Accounting and Construction

Occasionally we run into people that try to manage ongoing construction projects with only the data they get from their corporate financial system. This is a rookie mistake. Here’s one reason why:
 
Financial systems record actual expenditures and are, therefore, historical by nature. To manage a project to a budget you need to consider what was already spent. More importantly though, you need to consider what is going to be spent. You need to manage the future spend, what was encumbered or committed. That is more important than what was already spent (if you want to meet or beat a budget).
 
Most accounting systems don’t give you the tools or are not configured to do that.
 
Consider the following example. Suppose you have $100,000 to spend on a minor renovation.
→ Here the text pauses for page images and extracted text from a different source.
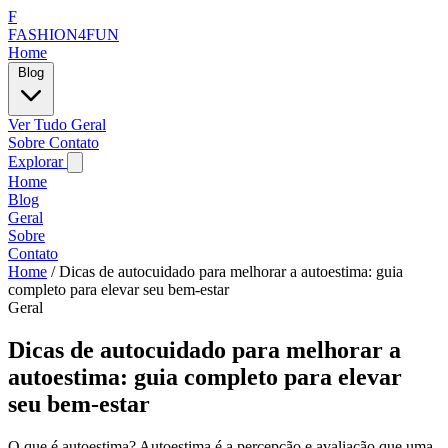
F
FASHION4FUN
Home
Blog
Ver Tudo
Geral
Sobre
Contato
Explorar
Home
Blog
Geral
Sobre
Contato
Home
/
Dicas de autocuidado para melhorar a autoestima: guia
completo para elevar seu bem-estar
Geral
Dicas de autocuidado para melhorar a
autoestima: guia completo para elevar
seu bem-estar
O que é autoestima? Autoestima é a percepção e avaliação que uma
You hire a contractor and agree to a contract of $85,000, give him a deposit of $5,000 and he starts to work. According to the accounting system, you have only spent $5,000 to date (for the deposit) and have $95,000 left. The reality is, however, that you committed to spend $85,000 with the contractor and only have $15,000 left. Now consider this example in the context of a multi-million, or possibly billion-dollar capital program. You can quickly recognize the increased risk for missing your budget if you’re relying on your accounting system.
 
Having an accurate report on what was already spent will not forecast the project’s finances at its completion. Project managers that do not regularly review committed costs and other forecasted expenditures as a project progresses are likely to realize too late that it will exceed the budget.
 
Construction management software with cost forecasting capabilities makes it easier to input, update, track and report on the ongoing financial status of a project. An effective project cost forecast will dramatically increase the chances that a project will come in at (or even under) budget. Every estimate and actual cost is entered. When expenses exceed estimates, the excess and its impact on the budget is visible in the cost forecast. Corrective action can be taken to realign expenses with the budget.
 
This is a very simple concept. Yet I have seen example after example of organizations that look only at what was actually spent and end up over budget at the end of the project.